Reflexiones -  24 de Febrero de 2019

Traten a los demás como quiere que los traten a ustedes, porque si aman solo a los que los aman, ¿qué hacen de extraordinario? También los pecadores aman a quienes los aman... Sean misericordiosos como vuestro Padre es misericordioso Lc. 7, 30; 35

Leía hace algún tiempo una frase que nunca olvidaré y es que "el lugar más importante para entrar en un diálogo con Dios es el ser humano", recuerda somos seres humanos, creados a imagen y semejanza de Dios y él se revela a Israel como aquel que tiene un amor más fuerte que el de un padre o una madre: "Aunque tu padre y tu madre te abandonen yo nunca te abandonaré." Isa. 49,15. Porque Dios en sí mismo es Amor. Es el Dios que "tanto ama a el mundo que envía a su Hijo, para que el mundo se salve por El”. Jn. 3,16. (Catec. # 206-213) "Se hace hombre y es crucificado hasta morir en la cruz por ti y por mí".

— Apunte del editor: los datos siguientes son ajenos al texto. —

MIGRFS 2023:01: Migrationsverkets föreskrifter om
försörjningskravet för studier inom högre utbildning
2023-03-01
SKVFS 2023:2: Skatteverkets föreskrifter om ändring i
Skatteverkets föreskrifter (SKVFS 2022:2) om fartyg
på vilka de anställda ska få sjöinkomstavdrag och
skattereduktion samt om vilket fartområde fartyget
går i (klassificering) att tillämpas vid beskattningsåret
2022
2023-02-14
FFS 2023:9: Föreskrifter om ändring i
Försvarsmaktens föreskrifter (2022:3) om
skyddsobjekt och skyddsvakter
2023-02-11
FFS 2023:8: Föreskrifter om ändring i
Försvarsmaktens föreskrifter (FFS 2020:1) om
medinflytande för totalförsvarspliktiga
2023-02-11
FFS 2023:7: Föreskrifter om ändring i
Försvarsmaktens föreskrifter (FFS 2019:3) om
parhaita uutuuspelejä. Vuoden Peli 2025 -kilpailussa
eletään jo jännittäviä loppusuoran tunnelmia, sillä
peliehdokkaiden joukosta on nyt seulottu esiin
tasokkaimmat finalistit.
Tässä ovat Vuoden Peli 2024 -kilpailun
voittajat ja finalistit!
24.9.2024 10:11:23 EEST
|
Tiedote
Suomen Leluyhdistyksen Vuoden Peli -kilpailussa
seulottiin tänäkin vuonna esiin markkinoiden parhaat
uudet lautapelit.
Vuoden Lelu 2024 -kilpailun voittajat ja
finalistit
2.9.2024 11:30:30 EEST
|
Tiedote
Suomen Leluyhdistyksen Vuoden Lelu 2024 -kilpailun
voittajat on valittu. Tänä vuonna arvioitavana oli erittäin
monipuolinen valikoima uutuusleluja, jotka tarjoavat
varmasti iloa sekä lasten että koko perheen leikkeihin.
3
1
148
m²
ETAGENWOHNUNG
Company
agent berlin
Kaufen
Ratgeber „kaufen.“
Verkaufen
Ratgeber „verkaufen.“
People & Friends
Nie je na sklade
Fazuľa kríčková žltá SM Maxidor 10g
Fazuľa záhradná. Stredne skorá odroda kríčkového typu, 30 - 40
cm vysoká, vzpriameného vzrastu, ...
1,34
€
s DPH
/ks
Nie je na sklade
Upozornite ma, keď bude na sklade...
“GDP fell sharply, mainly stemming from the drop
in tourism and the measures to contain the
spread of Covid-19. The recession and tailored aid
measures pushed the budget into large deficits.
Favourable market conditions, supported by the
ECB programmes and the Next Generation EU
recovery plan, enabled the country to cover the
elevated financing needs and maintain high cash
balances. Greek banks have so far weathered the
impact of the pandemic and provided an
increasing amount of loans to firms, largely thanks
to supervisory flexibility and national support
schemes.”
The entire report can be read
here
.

Por eso el mejor lugar para encontrar al Señor es en el otro, en el prójimo. Aunque a veces se nos hace difícil encontrarlo en un mundo que a veces vive encerrado en sí mismo. 

Sin embargo, todos los hijos de Dios sentimos la necesidad de sentirnos amados, valorados, queridos, apreciados, respetados, escuchados, esa es la llamada del Amor de Dios. Necesitamos a los demás , pero también queremos ser autosuficientes , por eso,   a veces mantenemos relaciones superficiales que no nos comprometen , y marcamos distancias , pero recuerda  que el ser humano que se deja tocar por el amor de Dios se atreve a salir de sí mismo y se  preocupa por el otro, siendo capaz de  sufrir por alguien que no es el, "aunque te golpee la mejilla, y aunque te quite el manto...." 

Estamos llamados a ser parte del plan de Dios, como nos dice la Primera Lectura, a los Corintios: " cuando nos convertimos en el hombre y la mujer celestial, dejándonos vivificar por el Espíritu Santo"

Pidamos al Señor en la Eucaristía que descubramos su imagen, amor santo, perfecto y misericordioso y lo hagamos presente en nuestra relación con los hombres y mujeres, aun con aquellos que nos rechazan. Amén .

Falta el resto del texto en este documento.